Example Question #51 : Types Of Disorders

Which of the following is not a reason that females are twice as likely as males to experience depression?

Possible Answers:

Females face more discrimination than males

Changes in hormones make females more susceptible to depression

Females experience more stress about weight and body image than males

Women do not live as long as males

Correct answer:

Women do not live as long as males

Explanation:

Note that the question asks which answer option does not help explain the prevalence of depression in females. The correct answer is actually a false statement: on average, females have longer lives than males. This increased lifespan can result in a greater sense of loss and loneliness in old age, which can contribute to depressive symptoms in females. The other answer options are all considered plausible reasons that females experience depression more frequently than males.

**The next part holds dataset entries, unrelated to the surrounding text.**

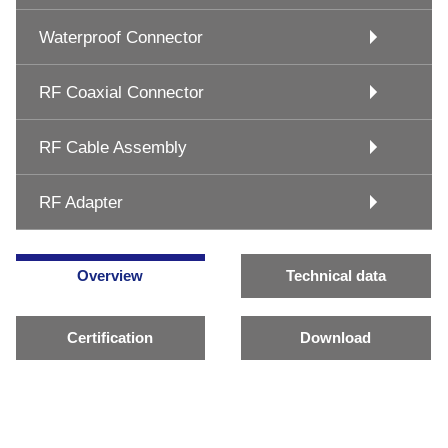
Waterproof Connector
RF Coaxial Connector
RF Cable Assembly
RF Adapter
Overview
Technical data
Certification
Download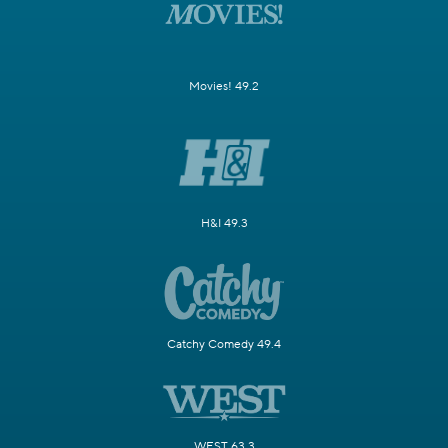
Movies! 49.2
H&I 49.3
Catchy Comedy 49.4
WEST 63.3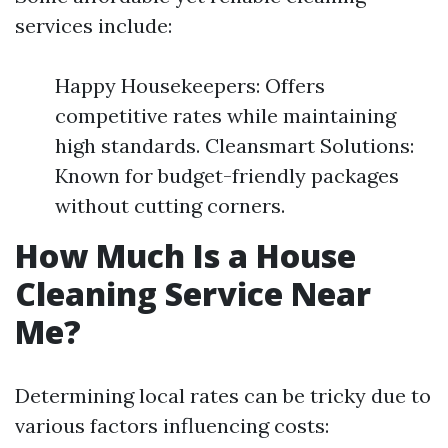
services include:
Happy Housekeepers: Offers
competitive rates while maintaining
high standards. Cleansmart Solutions:
Known for budget-friendly packages
without cutting corners.
How Much Is a House
Cleaning Service Near
Me?
Determining local rates can be tricky due to
various factors influencing costs:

Example Question #13 : Depressive Disorders

Karen is showing signs of depression. 

Which is most likely NOT a symptom that Karen is experiencing?

Possible Answers:

Inability to experience pleasure

Psychomotor retardation

Lack of motivation 

Signs of aggression

Low self-esteem

Correct answer:

Signs of aggression

Explanation:

Depression is accompanied by an overall decrease in energy, pleasure, motivation, and positive thoughts. Aggression is not a common symptom of depression.

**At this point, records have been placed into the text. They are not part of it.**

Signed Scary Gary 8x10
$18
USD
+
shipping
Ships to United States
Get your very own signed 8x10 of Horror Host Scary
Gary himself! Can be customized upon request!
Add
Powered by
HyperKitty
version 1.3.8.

Example Question #52 : Types Of Disorders

Sherry's cognitive behavioral therapist tends to talk with her about her general way of thinking that guides her perceptions and interpretations of events. For Sherry, this general way of thinking tends to be underlying negative beliefs and attitudes. Her therapist wants her to be able to focus on these negative thoughts and alter them to be more positive.

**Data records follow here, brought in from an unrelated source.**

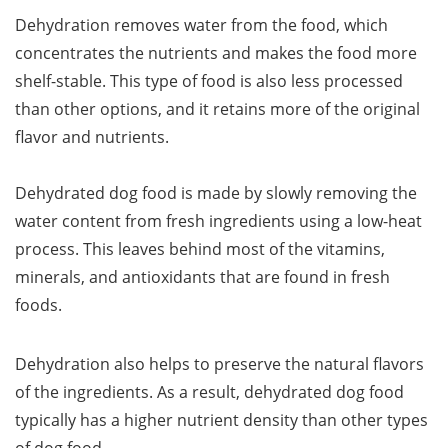
Dehydration removes water from the food, which
concentrates the nutrients and makes the food more
shelf-stable. This type of food is also less processed
than other options, and it retains more of the original
flavor and nutrients.
Dehydrated dog food is made by slowly removing the
water content from fresh ingredients using a low-heat
process. This leaves behind most of the vitamins,
minerals, and antioxidants that are found in fresh
foods.
Dehydration also helps to preserve the natural flavors
of the ingredients. As a result, dehydrated dog food
typically has a higher nutrient density than other types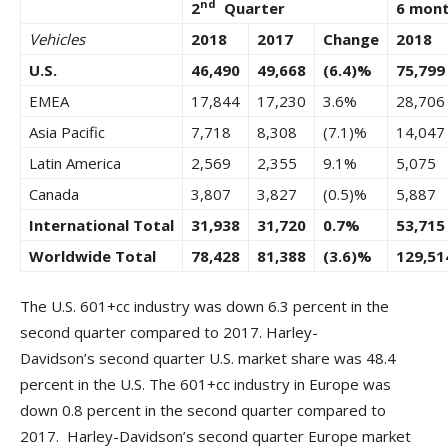
nd
2
Quarter
6 mon
Vehicles
2018
2017
Change
2018
U.S.
46,490
49,668
(6.4)%
75,799
EMEA
17,844
17,230
3.6%
28,706
Asia Pacific
7,718
8,308
(7.1)%
14,047
Latin America
2,569
2,355
9.1%
5,075
Canada
3,807
3,827
(0.5)%
5,887
International Total
31,938
31,720
0.7%
53,715
Worldwide Total
78,428
81,388
(3.6)%
129,51
The U.S. 601+cc industry was down 6.3 percent in the
second quarter compared to 2017. Harley-
Davidson’s second quarter U.S. market share was 48.4
percent in the U.S. The 601+cc industry in Europe was
down 0.8 percent in the second quarter compared to
2017. Harley-Davidson’s second quarter Europe market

What does Sherry's therapist want her to work on?

Possible Answers:

Disorganized thoughts

Negativity

Delusions

Depressed schemas

Sadness

Correct answer:

Depressed schemas

Explanation:

Depressed schemas are how an individual views the world and sees events around them. They guide perceptions are tend to be negative beliefs and attitudes. In this case Sherry's therapist is focused on here "general underlying negative beliefs," which is synonymous with "depressed schemas."

Example Question #11 : Depressive Disorders

In the past two months, Ann has had very little motivation to get out of bed. She sleeps upwards of twenty hours a day and is no longer interested in activities that she used to enjoy. She has very little energy to care for herself, and also has lost a significant amount of weight. Which of the following is a likely diagnosis for Ann?

Possible Answers:

Dysthymic disorder

Major depressive episode

Major depressive disorder

Disruptive mood dysregulation disorder

Correct answer:

Major depressive episode

Explanation:

Major Depressive Episode is correct, because going off of the description we do not know if Ann has had a manic episode in the past or not. In order to have Major Depressive Disorder, an individual cannot have had a manic episode in the past. The answer would not be Dysthymic Disorder, because those symptoms must persist for two years or more, and disruptive mood dysregulation disorder is characterized by outbursts of severe temper in addition to depressive symptoms.